## [Exercise input]

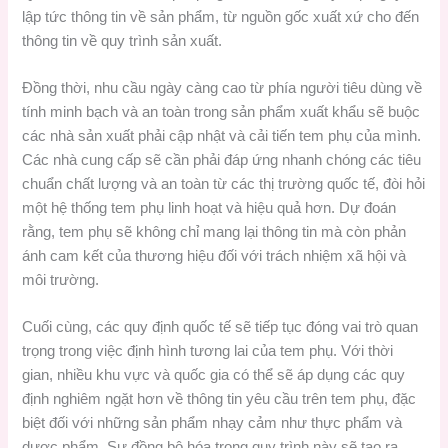
lập tức thông tin về sản phẩm, từ nguồn gốc xuất xứ cho đến
thông tin về quy trình sản xuất.
Đồng thời, nhu cầu ngày càng cao từ phía người tiêu dùng về
tính minh bạch và an toàn trong sản phẩm xuất khẩu sẽ buộc
các nhà sản xuất phải cập nhật và cải tiến tem phụ của mình.
Các nhà cung cấp sẽ cần phải đáp ứng nhanh chóng các tiêu
chuẩn chất lượng và an toàn từ các thị trường quốc tế, đòi hỏi
một hệ thống tem phụ linh hoạt và hiệu quả hơn. Dự đoán
rằng, tem phụ sẽ không chỉ mang lại thông tin mà còn phản
ánh cam kết của thương hiệu đối với trách nhiệm xã hội và
môi trường.
Cuối cùng, các quy định quốc tế sẽ tiếp tục đóng vai trò quan
trọng trong việc định hình tương lai của tem phụ. Với thời
gian, nhiều khu vực và quốc gia có thể sẽ áp dụng các quy
định nghiêm ngặt hơn về thông tin yêu cầu trên tem phụ, đặc
biệt đối với những sản phẩm nhạy cảm như thực phẩm và
dược phẩm. Sự đồng bộ hóa trong quy trình này sẽ tạo ra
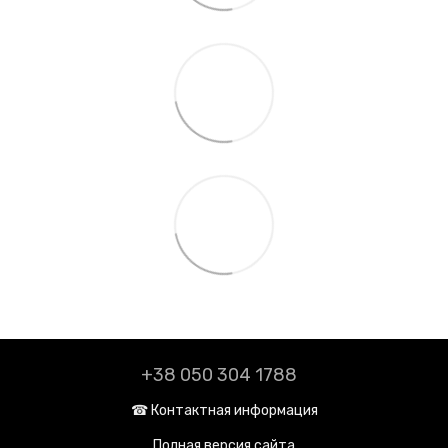
+38 050 304 1788
☎︎ Контактная информация
Полная версия сайта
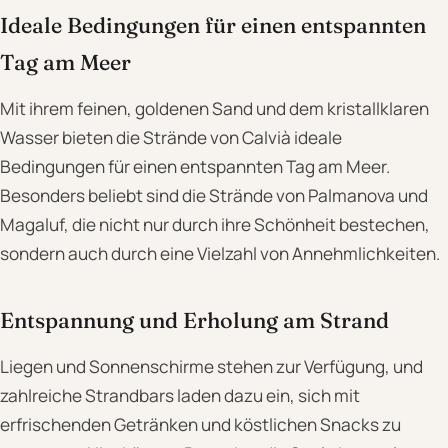
Ideale Bedingungen für einen entspannten
Tag am Meer
Mit ihrem feinen, goldenen Sand und dem kristallklaren
Wasser bieten die Strände von Calvià ideale
Bedingungen für einen entspannten Tag am Meer.
Besonders beliebt sind die Strände von Palmanova und
Magaluf, die nicht nur durch ihre Schönheit bestechen,
sondern auch durch eine Vielzahl von Annehmlichkeiten.
Entspannung und Erholung am Strand
Liegen und Sonnenschirme stehen zur Verfügung, und
zahlreiche Strandbars laden dazu ein, sich mit
erfrischenden Getränken und köstlichen Snacks zu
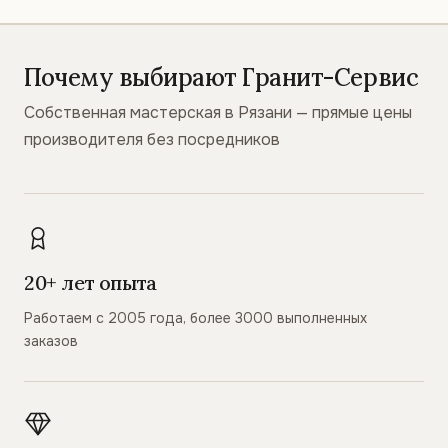
Почему выбирают Гранит-Сервис
Собственная мастерская в Рязани — прямые цены
производителя без посредников
20+ лет опыта
Работаем с 2005 года, более 3000 выполненных
заказов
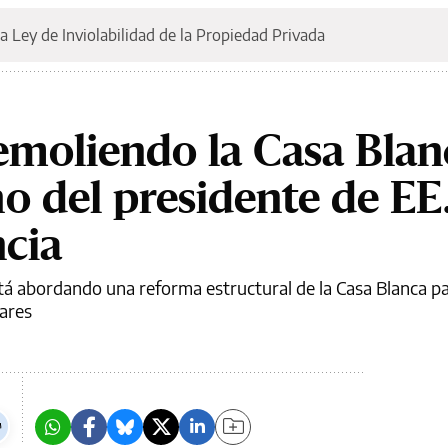
a Ley de Inviolabilidad de la Propiedad Privada
moliendo la Casa Blanc
o del presidente de EE
ncia
tá abordando una reforma estructural de la Casa Blanca pa
lares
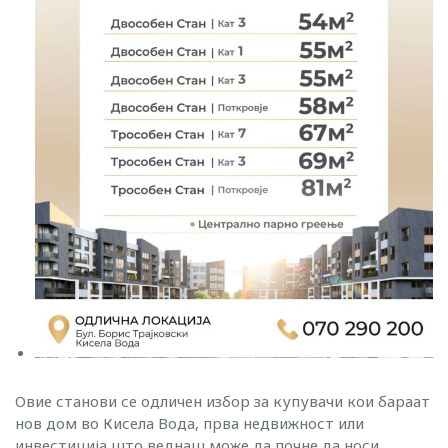
Овие станови се одличен избор за купувачи кои бараат
нов дом во Кисела Вода, прва недвижност или
инвестиција што веднаш може да почне да носи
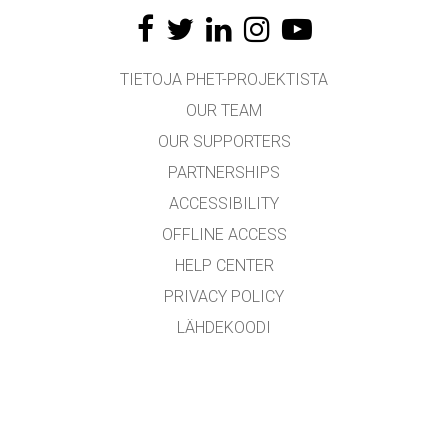
TIETOJA PHET-PROJEKTISTA
OUR TEAM
OUR SUPPORTERS
PARTNERSHIPS
ACCESSIBILITY
OFFLINE ACCESS
HELP CENTER
PRIVACY POLICY
LÄHDEKOODI
LICENSING
KÄÄNTÄJILLE
YHTEYDENOTTO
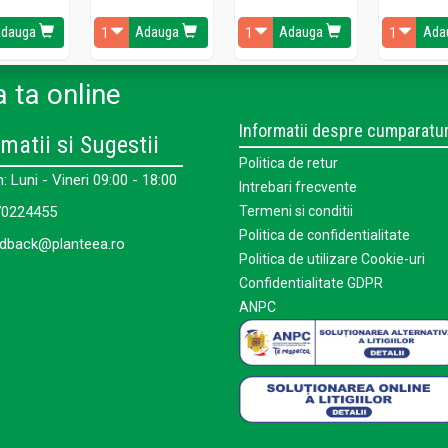
dauga
Adauga
Adauga
Ada
 ta online
Informatii despre cumparatur
matii si Sugestii
Politica de retur
 Luni - Vineri 09:00 - 18:00
Intrebari frecvente
0224455
Termeni si conditii
Politica de confidentialitate
dback@planteea.ro
Politica de utilizare Cookie-uri
Confidentialitate GDPR
ANPC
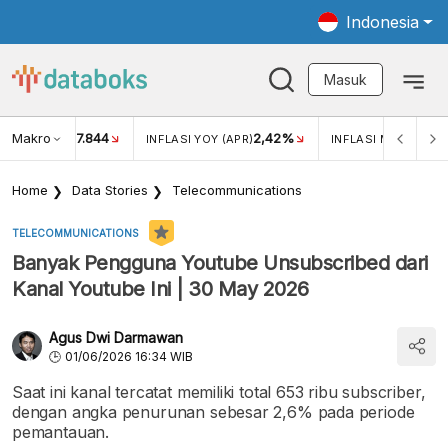
Indonesia
Masuk
Makro
17.844
2,42%
KAR USD/IDR
INFLASI YOY (APR)
INFLASI MOM (APR)
Home
Data Stories
Telecommunications
TELECOMMUNICATIONS
Banyak Pengguna Youtube Unsubscribed dari
Kanal Youtube Ini | 30 May 2026
Agus Dwi Darmawan
01/06/2026 16:34 WIB
Saat ini kanal tercatat memiliki total 653 ribu subscriber,
dengan angka penurunan sebesar 2,6% pada periode
pemantauan.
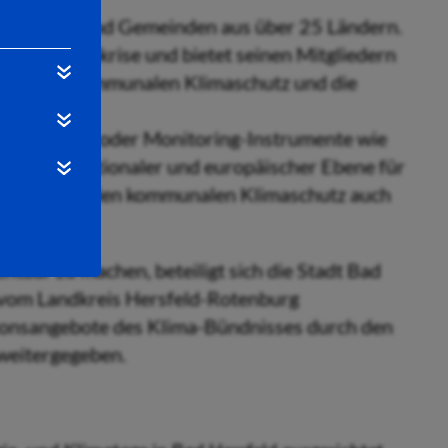
en, Städte und Gemeinden aus über 25 Ländern.
obale Klimakrise und bietet seinen Mitgliedern
, um den kommunalen Klimaschutz und die
tadtradeln oder Monitoring-Instrumente wie
werk auf nationaler und europäischer Ebene für
den ein, um den kommunalen Klimaschutz auch
htbar zu machen, beteiligt sich die Stadt Bad
s vom Landkreis Hersfeld-Rotenburg
ionsangebote des Klima-Bündnisses durch den
 weitergegeben.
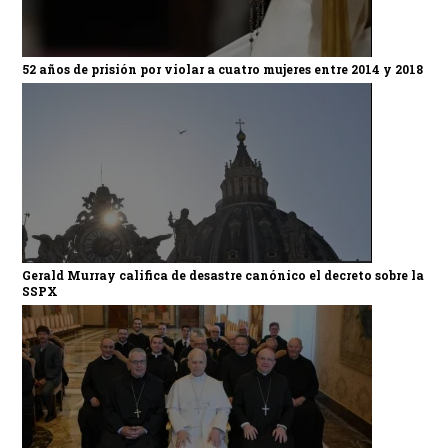
52 años de prisión por violar a cuatro mujeres entre 2014 y 2018
Gerald Murray califica de desastre canónico el decreto sobre la
SSPX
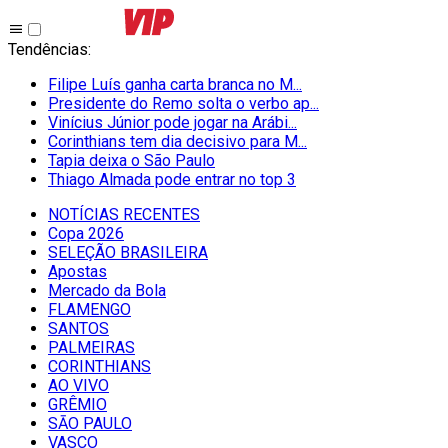
Tendências
:
Filipe Luís ganha carta branca no M...
Presidente do Remo solta o verbo ap...
Vinícius Júnior pode jogar na Arábi...
Corinthians tem dia decisivo para M...
Tapia deixa o São Paulo
Thiago Almada pode entrar no top 3
NOTÍCIAS RECENTES
Copa 2026
SELEÇÃO BRASILEIRA
Apostas
Mercado da Bola
FLAMENGO
SANTOS
PALMEIRAS
CORINTHIANS
AO VIVO
GRÊMIO
SĀO PAULO
VASCO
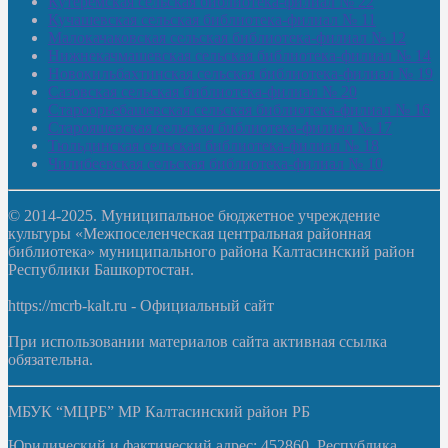
Кутеремская сельская библиотека-филиал № 22
Кучашевская сельская библиотека-филиал № 11
Малокачаковская сельская библиотека-филиал № 12
Нижнекачмашевская сельская библиотека-филиал № 14
Новокильбахтинская сельская библиотека-филиал № 19
Сазовская сельская библиотека-филиал № 20
Староорьебашевская сельская библиотека-филиал № 16
Старояшевская сельская библиотека-филиал № 17
Тюльдинская сельская библиотека-филиал № 18
Чилибеевская сельская библиотека-филиал № 10
© 2014-2025. Муниципальное бюджетное учреждение
культуры «Межпоселенческая центральная районная
библиотека» муниципального района Калтасинский район
Республики Башкортостан.
https://mcrb-kalt.ru - Официальный сайт
При использовании материалов сайта активная ссылка
обязательна.
МБУК “МЦРБ” МР Калтасинский район РБ
Юридический и фактический адрес: 452860, Республика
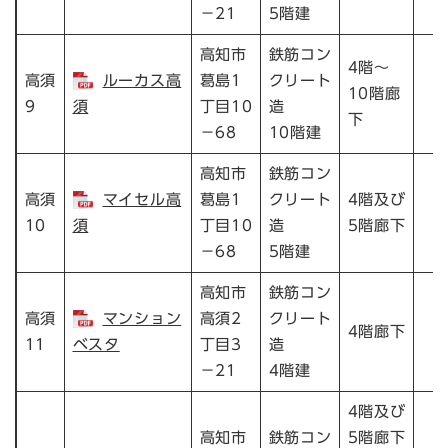
－21
5階建
高知市
鉄筋コン
4階～
高須
ルーカス高
葛島1
クリート
10階廊
9
須
丁目10
造
下
－68
10階建
高知市
鉄筋コン
高須
マイセル高
葛島1
クリート
4階及び
10
須
丁目10
造
5階廊下
－68
5階建
高知市
鉄筋コン
高須
マンション
高須2
クリート
4階廊下
11
ベスタ
丁目3
造
－21
4階建
4階及び
高知市
鉄筋コン
5階廊下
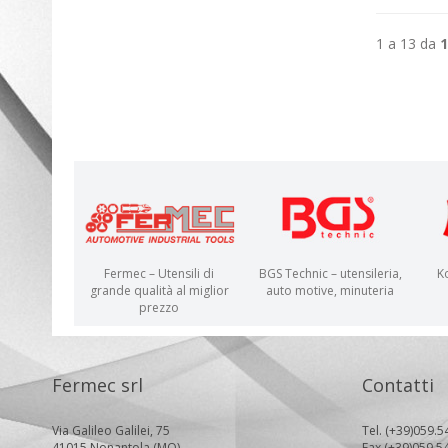
1 a 13 da
1
Fermec – Utensili di
BGS Technic – utensileria,
K
grande qualità al miglior
auto motive, minuteria
prezzo
Fermec srl
Contatti
Via Galileo Galilei, 75
Tel. (+39)059.5
41015 Nonantola (MO)
Fax (+39)059.5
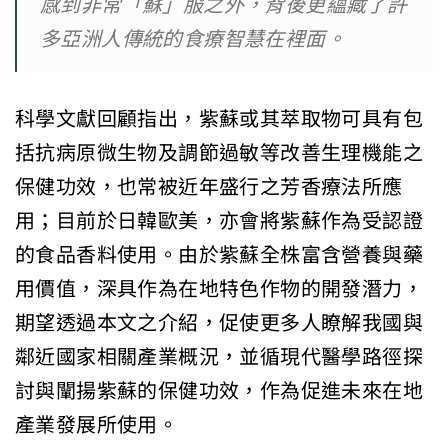
感到非常「蘇」服之外，背後更蘊藏了許
多亞洲人傳統的食療智慧在裡面。
科學文獻回顧指出，紫蘇或其萃取物可具有包
括抗病原微生物及調節過敏等改善生理機能之
保健功效，也常被近年盛行之芳香療法所應
用；目前於日韓歐美，亦會將紫蘇作為受認證
的食品香料使用。由於紫蘇全株富含營養與藥
用價值，深具作為在地特色作物的開發潛力，
期望透過本文之介紹，促使更多人瞭解我國與
鄰近國家相關產業概況，並循現代醫學路徑探
討與闡揚紫蘇的保健功效，作為促進未來在地
產業發展所使用。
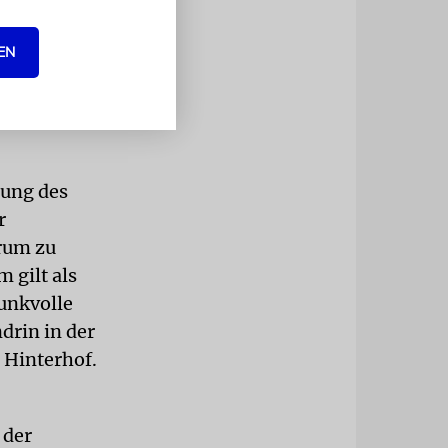
. Um den
bersetzung in
EN
e
er Ferne zu
lung des
r
trum zu
 gilt als
runkvolle
drin in der
 Hinterhof.
 der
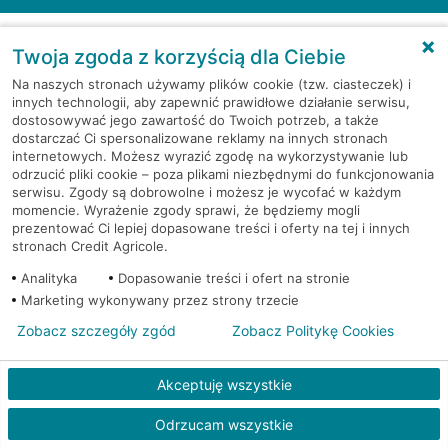
Twoja zgoda z korzyścią dla Ciebie
Na naszych stronach używamy plików cookie (tzw. ciasteczek) i
PYTANIA I ODPOWIEDZI
innych technologii, aby zapewnić prawidłowe działanie serwisu,
dostosowywać jego zawartość do Twoich potrzeb, a także
dostarczać Ci spersonalizowane reklamy na innych stronach
internetowych. Możesz wyrazić zgodę na wykorzystywanie lub
odrzucić pliki cookie – poza plikami niezbędnymi do funkcjonowania
Gdzie jest najbliższy oddział banku?
serwisu. Zgody są dobrowolne i możesz je wycofać w każdym
momencie. Wyrażenie zgody sprawi, że będziemy mogli
prezentować Ci lepiej dopasowane treści i oferty na tej i innych
Jeśli szukasz oddziału naszego banku, zapraszamy na
stronach Credit Agricole.
Gdzie znajdę numer kontaktowy do
stronę
Placówki i bankomaty
, na której znajduje się
oddziału banku?
Analityka
Dopasowanie treści i ofert na stronie
wygodna wyszukiwarka.
Marketing wykonywany przez strony trzecie
Alternatywnie, możesz skorzystać z pełnej
listy naszych
Zobacz szczegóły zgód
Zobacz Politykę Cookies
oddziałów
.
Bank Credit Agricole nie udostępnia ogólnego numeru
Jak umówić się z doradcą na spotkanie?
telefonu do placówki bankowej.
Przejdź do pytania
Akceptuję wszystkie
Polecamy skorzystanie z możliwości wcześniejszego
Jeśli jesteś już
naszym
umówienia się z doradcą w placówce bankowej
.
Które oddziały banku czynne są dłużej?
klientem
możesz
samodzielnie
umówić się na spotkanie z
Odrzucam wszystkie
Twoim doradcą w wybranym terminie. Zrób to:
Przejdź do pytania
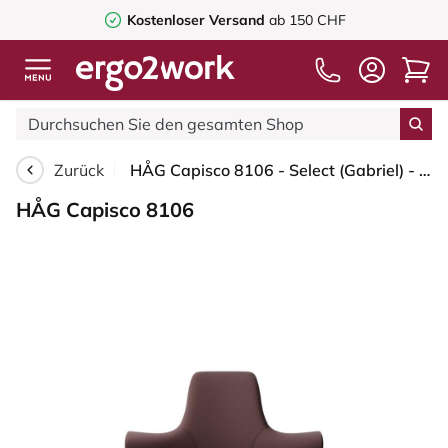
Kostenloser Versand
ab 150 CHF
Zurück
HÅG Capisco 8106 - Select (Gabriel) - Wolle / Polyamid - SC61186 - Chestnut - Blush Rose - 200 mm (Sitzhöhe 46-64cm) - Harte Rollen für weiche Böden
HÅG Capisco 8106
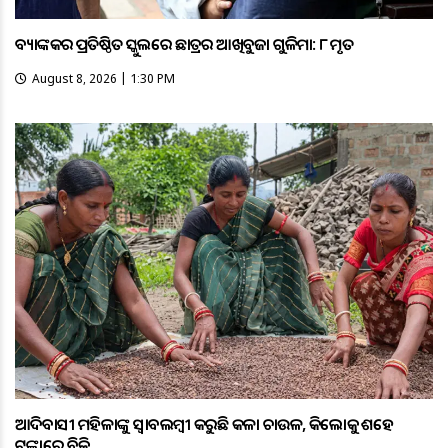
ବ୍ୟାଙ୍କକର ପ୍ରତିଷ୍ଠିତ ସ୍କୁଲରେ ଛାତ୍ରର ଆଖିବୁଜା ଗୁଳିମାଡ଼: ୮ ମୃତ
August 8, 2026 | 1:30 PM
ଆଦିବାସୀ ମହିଳାଙ୍କୁ ସ୍ଵାବଲମ୍ଵୀ କରୁଛି କଳା ଚାଉଳ, କିଲୋକୁ ଶହେ
ଟଙ୍କାରେ ବିକ୍ରି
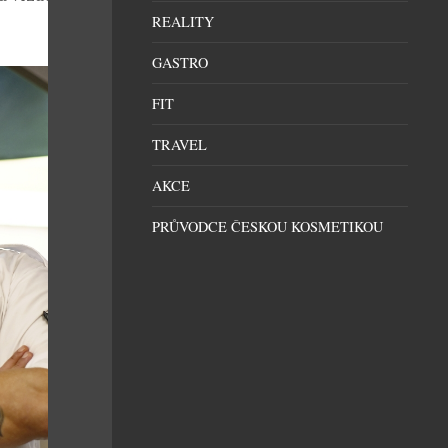
REALITY
GASTRO
FIT
TRAVEL
AKCE
PRŮVODCE ČESKOU KOSMETIKOU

## [Exercise objective]
What do the lines above say from the one containing "PYTANIA I ODPOWIEDZI" down to the one containing "której znajduje się"? Return them exactly, both end lines included, and only them.

## [Expected answer]
PYTANIA I ODPOWIEDZI
innych technologii, aby zapewnić prawidłowe działanie serwisu,
dostosowywać jego zawartość do Twoich potrzeb, a także
dostarczać Ci spersonalizowane reklamy na innych stronach
internetowych. Możesz wyrazić zgodę na wykorzystywanie lub
odrzucić pliki cookie – poza plikami niezbędnymi do funkcjonowania
Gdzie jest najbliższy oddział banku?
serwisu. Zgody są dobrowolne i możesz je wycofać w każdym
momencie. Wyrażenie zgody sprawi, że będziemy mogli
prezentować Ci lepiej dopasowane treści i oferty na tej i innych
Jeśli szukasz oddziału naszego banku, zapraszamy na
stronach Credit Agricole.
Gdzie znajdę numer kontaktowy do
stronę
Placówki i bankomaty
, na której znajduje się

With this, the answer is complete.